Task directions –
Everything from the line containing "Fotogalerie (274, 58)" to the last line of the data below should be copied word for word, and nothing else.

BEGIN Provided data

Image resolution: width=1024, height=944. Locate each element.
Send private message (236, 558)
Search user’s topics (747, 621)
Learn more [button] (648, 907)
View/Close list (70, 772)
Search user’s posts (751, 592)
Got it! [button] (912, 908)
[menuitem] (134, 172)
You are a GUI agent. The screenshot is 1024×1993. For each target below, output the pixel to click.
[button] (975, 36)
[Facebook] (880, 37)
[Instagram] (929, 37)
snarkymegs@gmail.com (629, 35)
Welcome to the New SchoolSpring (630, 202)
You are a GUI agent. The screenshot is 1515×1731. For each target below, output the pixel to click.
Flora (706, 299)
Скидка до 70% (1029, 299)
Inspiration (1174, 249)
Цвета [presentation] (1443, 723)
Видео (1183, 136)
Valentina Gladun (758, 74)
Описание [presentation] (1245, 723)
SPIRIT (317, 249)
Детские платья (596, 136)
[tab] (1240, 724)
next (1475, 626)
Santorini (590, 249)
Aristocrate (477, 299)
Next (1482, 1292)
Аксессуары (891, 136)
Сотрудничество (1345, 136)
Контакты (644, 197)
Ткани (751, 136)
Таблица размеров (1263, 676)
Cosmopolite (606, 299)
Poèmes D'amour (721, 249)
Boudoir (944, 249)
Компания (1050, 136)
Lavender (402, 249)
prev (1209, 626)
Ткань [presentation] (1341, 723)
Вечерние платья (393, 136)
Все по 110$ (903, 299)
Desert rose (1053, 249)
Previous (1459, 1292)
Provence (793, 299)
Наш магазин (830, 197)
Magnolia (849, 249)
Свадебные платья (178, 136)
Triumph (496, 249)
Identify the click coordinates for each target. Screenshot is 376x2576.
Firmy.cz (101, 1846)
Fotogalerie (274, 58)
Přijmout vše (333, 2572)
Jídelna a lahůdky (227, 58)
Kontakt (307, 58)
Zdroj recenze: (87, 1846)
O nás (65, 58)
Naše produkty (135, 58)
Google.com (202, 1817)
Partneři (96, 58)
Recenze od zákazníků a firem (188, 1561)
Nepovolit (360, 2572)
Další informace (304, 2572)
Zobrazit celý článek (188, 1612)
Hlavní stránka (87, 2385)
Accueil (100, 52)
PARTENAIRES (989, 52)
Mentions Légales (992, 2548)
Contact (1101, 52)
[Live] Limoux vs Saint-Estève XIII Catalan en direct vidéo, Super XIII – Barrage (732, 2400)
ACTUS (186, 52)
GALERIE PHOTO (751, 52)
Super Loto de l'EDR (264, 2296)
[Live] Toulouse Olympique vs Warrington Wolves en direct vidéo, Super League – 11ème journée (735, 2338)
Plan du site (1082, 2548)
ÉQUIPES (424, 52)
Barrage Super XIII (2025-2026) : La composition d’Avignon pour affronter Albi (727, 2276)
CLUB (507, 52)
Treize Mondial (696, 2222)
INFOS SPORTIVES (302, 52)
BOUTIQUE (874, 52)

END Provided data

Task solution –
Fotogalerie (274, 58)
Přijmout vše (333, 2572)
Jídelna a lahůdky (227, 58)
Kontakt (307, 58)
Zdroj recenze: (87, 1846)
O nás (65, 58)
Naše produkty (135, 58)
Google.com (202, 1817)
Partneři (96, 58)
Recenze od zákazníků a firem (188, 1561)
Nepovolit (360, 2572)
Další informace (304, 2572)
Zobrazit celý článek (188, 1612)
Hlavní stránka (87, 2385)
Accueil (100, 52)
PARTENAIRES (989, 52)
Mentions Légales (992, 2548)
Contact (1101, 52)
[Live] Limoux vs Saint-Estève XIII Catalan en direct vidéo, Super XIII – Barrage (732, 2400)
ACTUS (186, 52)
GALERIE PHOTO (751, 52)
Super Loto de l'EDR (264, 2296)
[Live] Toulouse Olympique vs Warrington Wolves en direct vidéo, Super League – 11ème journée (735, 2338)
Plan du site (1082, 2548)
ÉQUIPES (424, 52)
Barrage Super XIII (2025-2026) : La composition d’Avignon pour affronter Albi (727, 2276)
CLUB (507, 52)
Treize Mondial (696, 2222)
INFOS SPORTIVES (302, 52)
BOUTIQUE (874, 52)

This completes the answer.